Wednesday, October 22, 2014

I Voted (Early)

I have already previously (in October 2012) written expressing my ambivalence about the contemporary practice of "Early Voting." (See http://rfrancocsp.blogspot.com/2012/10/voting-early.html). And I have really little to add to what I said there. Yet once again (and for essentially the same practical reason) I find myself taking advantage of the concession of Early Voting. And so, while as an individual I can certainly appreciate the convenience of Early Voting, I cannot resist wondering about its long-term social cost.

Among other things, the act of voting is a symbolic civic ritual, which signifies the voter's participation as a citizen in the society's civic life. Hence, the value of its being public and communal. Growing up, I watched my parents go to the polls on crisp autumn days – first, to register (back then when one had to register every time one planned to vote) and, later, to vote. Members of the “Greatest Generation,” my parents always set a good example faithfully voting in every election. Of course, voting is about expressing one's personal political preferences, but to me voting has always also been about participating in the process, bonding with one's fellow-citizens, and communally legitimizing the winner's mandate to govern – all very important things, that we neglect to our peril!
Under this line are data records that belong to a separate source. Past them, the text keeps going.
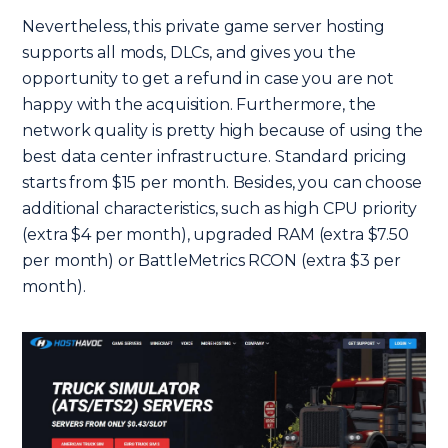
Nevertheless, this private game server hosting
supports all mods, DLCs, and gives you the
opportunity to get a refund in case you are not
happy with the acquisition. Furthermore, the
network quality is pretty high because of using the
best data center infrastructure. Standard pricing
starts from $15 per month. Besides, you can choose
additional characteristics, such as high CPU priority
(extra $4 per month), upgraded RAM (extra $7.50
per month) or BattleMetrics RCON (extra $3 per
month).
Nonetheless, I have, on occasion, voted by absentee ballot, when for some reason I was going to be away on Election Day. Likewise, in recent years, I have resorted to the newer and much more convenient practice of Early Voting for essentially the same reason - since I have a community meeting to attend in Washington during election week and therefore cannot vote in person on Election Day. For that reason, I appreciate the opportunity for Early Voting. But I am also conscious of and concerned about the correspondingly diminished significance of the Election Day experience itself. And I can't help but think that the resulting convenience-store approach to voting is in its own way problematic for democratic citizenship. It is like so many other things - self-service gas stations, ATMs, etc. - that our individualistic society fosters, but which may inevitably have a deleterious effect on our society's increasingly fragile  communal bonds.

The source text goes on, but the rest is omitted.